When people think of the 80s, they think big hair, big shoulder pads, Dynasty, red braces, Gordon Gekko, or Margaret Thatcher, 3 million unemployed and the Falklands. Music similarly elicits a polarised reaction. Either you have the day-glo synth-happy pop or the morose gloom of “The Smiths” and “Joy Division”, or “Sonic Youth’s” plain weirdness. A band that has partially been forgotten by all except hipsters though, deserves more recognition from that era: “Talking Heads”.

Emerging from the same bohemian New York scene that spawned “The Velvet Underground” and “Television” “Talking Heads” took the world by storm with their album ‘Remain in Light’. Released in 1980, there still nothing quite like it. Unlike other cult bands, who had a sound that was easier to emulate, this album was put together with help from a supercomputer at the Massachusetts Institute of Technology. The reason for this are the extensive polyrhythms, based on African folk music (if this album had been part of the Music GCSE syllabus, I’m very sure I’d have performed far less dismally). The intent was to have no single person leading the band, but for it to be a communal effort.

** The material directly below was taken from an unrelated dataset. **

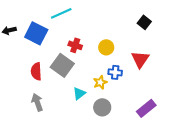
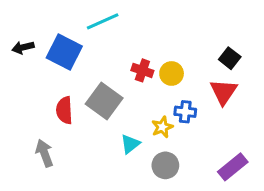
black square: (144, 22) -> (230, 58), moved
red cross: (75, 45) -> (142, 70), moved
gray arrow: (37, 102) -> (44, 153), moved

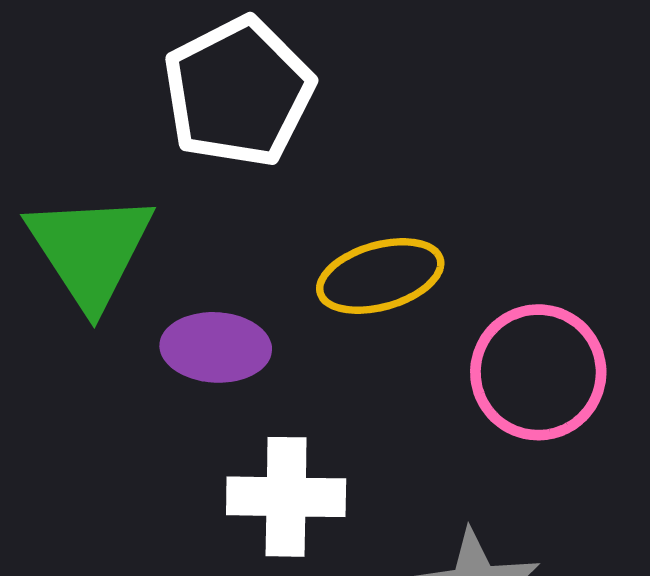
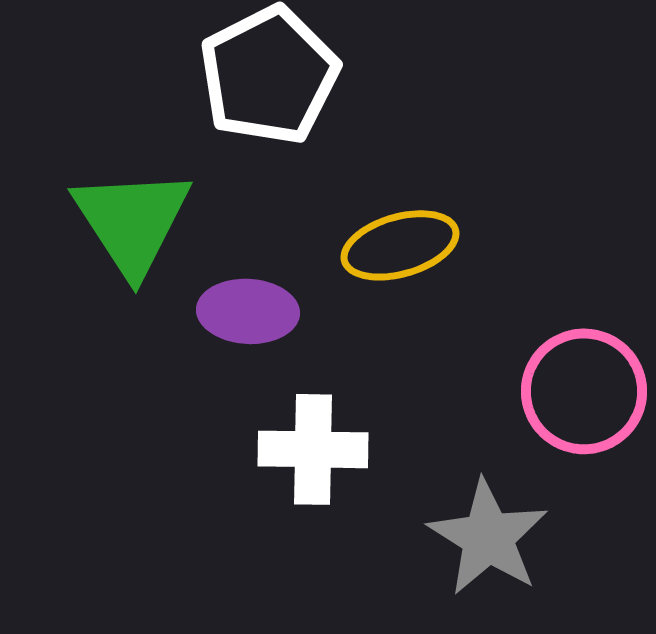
pink circle: (538, 372) -> (584, 391), moved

If this sounds like 'worthy' music you’d typically run a mile away from, I urge you not to do so. The rhythms have a hypnotic looping quality, produced by the master Brian Eno, and as they loop some musicians come to the foreground and others disappear into the background. The best example of this is “Houses in Motion”, a song that you can easily listen to several times in one go it’s that good. “I turn around” lead singer David Byrne moans “I’m moving backwards and forwards/ I’m moving twice as much as I was before”. The live recordings are even better with the five additional performers; rather than sounding computerised or processed as you’d expect from such a technical song, there is a spontaneity to the performances that touch on the best of funk, rock and even jazz.

The album “Remain in Light” is often praised, and it’s not hard to see why. Like “Joy Division’s” ‘Unknown Pleasures’ (released about the same time) the production atmosphere creates huge sonic atmospheres. At one point I could imagine that the haunting ‘Listening Wind’, a song all about isolation and the lack of empathy, would be the perfect song for a spaceship to send out as a distress call. “Born Under Punches (The Heat Goes On)” is an assertive clarion call of a song that features the most aggressive use of polyrhythms. “Once in a Livetime” was the song that broke into the UK mainstream with its infectious chorus that is surprisingly accessible. ‘The Overload’ finishes the album with its heavy, dark production values, perhaps better listened to with the lights on.

'Remain in Light' is over thirty years old but there is nothing about it that has been endlessly repeated or feels dated. It does not feel that is part of a canonical division, like The Doors that must be accepted without criticism. I urge you to seek it out and enjoy for yourself one the more sterling musical attempts of the last few generations.